» **Instructions to follow**: An exact copy of the data below is needed; please leave out any pictures.

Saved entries
^^^^
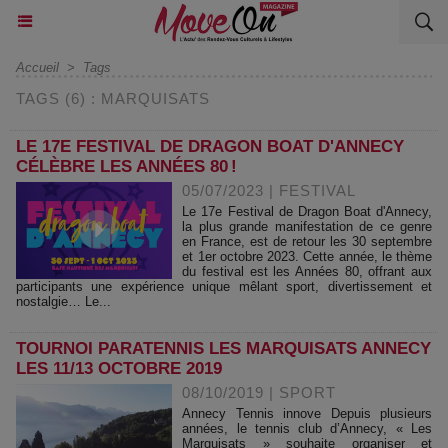
Accueil
>
Tags
TAGS (6) : MARQUISATS
LE 17E FESTIVAL DE DRAGON BOAT D'ANNECY
CÉLÈBRE LES ANNÉES 80 !
05/07/2023
|
FESTIVAL
Le 17e Festival de Dragon Boat d'Annecy,
la plus grande manifestation de ce genre
en France, est de retour les 30 septembre
et 1er octobre 2023. Cette année, le thème
du festival est les Années 80, offrant aux
participants une expérience unique mêlant sport, divertissement et
nostalgie… Le...
TOURNOI PARATENNIS LES MARQUISATS ANNECY
LES 11/13 OCTOBRE 2019
08/10/2019
|
SPORT
Annecy Tennis innove Depuis plusieurs
années, le tennis club d’Annecy, « Les
Marquisats » souhaite organiser et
^^^^
» **Final answer**:
Accueil
>
Tags
TAGS (6) : MARQUISATS
LE 17E FESTIVAL DE DRAGON BOAT D'ANNECY
CÉLÈBRE LES ANNÉES 80 !
05/07/2023
|
FESTIVAL
Le 17e Festival de Dragon Boat d'Annecy,
la plus grande manifestation de ce genre
en France, est de retour les 30 septembre
et 1er octobre 2023. Cette année, le thème
du festival est les Années 80, offrant aux
participants une expérience unique mêlant sport, divertissement et
nostalgie… Le...
TOURNOI PARATENNIS LES MARQUISATS ANNECY
LES 11/13 OCTOBRE 2019
08/10/2019
|
SPORT
Annecy Tennis innove Depuis plusieurs
années, le tennis club d’Annecy, « Les
Marquisats » souhaite organiser et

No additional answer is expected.